Yalnızlık
Yalnızlık, bireyin diğer insanlar ile yeterince aidiyet, bağlılık, samimiyet hissedememesi ile ortaya çıkan bir boşluk hissidir. Bireyin çevresinde bağ kuramadığı durumlarda görülebileceği gibi; bir romantik ilişkisi olan veya sosyal çevresi geniş kişilerde de sık görülebilmektedir.
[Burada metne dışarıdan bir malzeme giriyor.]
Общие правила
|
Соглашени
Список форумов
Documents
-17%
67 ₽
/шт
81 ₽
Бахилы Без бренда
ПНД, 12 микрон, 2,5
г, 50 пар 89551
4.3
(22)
Yalnızlık, bir kişinin hayatında yeterince sevgi hissedememesi olarak da görülebilir. Yalnız hisseden kişi çoğunlukla bunu fark edemez, fark etse dahi çoğu zaman da tanımlayamaz. Yalnızlık hissine üzüntü ve mutsuzluk duyguları da eşlik edebilir. Bu his ve duygulardan kaçınabilmek adına kişi çok yoğun çalışabilir, kalabalık ortamlarda bulunmak isteyebilir, çok fazla oyun oynayabilir, film veya dizi izleyebilir ya da kitap okuyabilir. Kimi kişilerde ise yoğun alkol tüketimi veya uyuşturucu madde kullanımı görülebilir. Yalnızlık hissi bazı dönemlerde uyuşmuş ve kopuk bir hal yaratır. Böyle durumlarda kişi ne düşündüğünü ve ne hissettiğini algılayamaz. Genel anlamda isteksizlik, uyuşukluk, kronik yorgunluk ve yaşama karşı ilgisizlik görülebilir.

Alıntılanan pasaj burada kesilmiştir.